Published online Jul 15, 2024. doi: 10.4239/wjd.v15.i7.1531
Revised: April 25, 2024
Accepted: May 23, 2024
Published online: July 15, 2024
Processing time: 199 Days and 0.9 Hours
Glycated hemoglobin A1c (HbA1c) is considered the most suitable for diabetes mellitus diagnosis due to its accuracy and convenience. However, the effect of HbA1c on diabetic retinopathy (DR) in the Han and Korean populations in Jilin, China, remains inconclusive.
To determine the best cut-off of HbA1c for diagnosing DR among the Chinese.
This cross-sectional study included 1933 participants from the Yanbian area of Jilin Province, China. Trained investigators employed a questionnaire-based survey, physical examination, laboratory tests, and fundus photography for the investigation. The best cut-off value for HbA1c was established via the receiver operating characteristic curve. The factors associated with HbA1c-associated risk factors were determined via linear regression.
The analysis included 887 eligible Chinese Han and Korean participants, 591 of whom were assigned randomly to the training set and 296 to the validation set. The prevalence of DR was 3.27% in the total population. HbA1c of 6.2% was the best cut-off value in the training set, while it was 5.9% in the validation set. In both Chinese Han and Korean populations, an HbA1c level of 6.2% was the best cut-off value. The optimal cut-off values of fasting blood glucose (FBG) ≥ 7 mmol/L and < 7 mmol/L were 8.1% and 6.2% respectively in Han populations, while those in Korean populations were 6.9% and 5.3%, respectively. Age, body mass index, and FBG were determined as the risk factors impacting HbA1c levels.

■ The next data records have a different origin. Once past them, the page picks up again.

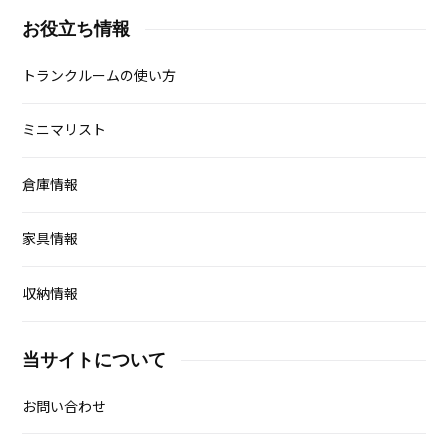
お役立ち情報
トランクルームの使い方
ミニマリスト
倉庫情報
家具情報
収納情報
当サイトについて
お問い合わせ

HbA1c may serve as a useful diagnostic indicator for DR. An HbA1c level of 6.2% may be an appropriate cut-off value for DR detection in the Chinese population.
Core Tip: This cross-sectional analysis of data from 887 participants in Yanbian area of China from March to April 2017 determined the best glycated hemoglobin A1c (HbA1c) cut-off point for the diagnosis of diabetic retinopathy (DR) among the Chinese population. This study implies that HbA1c is a practical diagnostic marker for DR, and an HbA1c level of 6.2% may be an appropriate cut-off value for DR detection in the Chinese population.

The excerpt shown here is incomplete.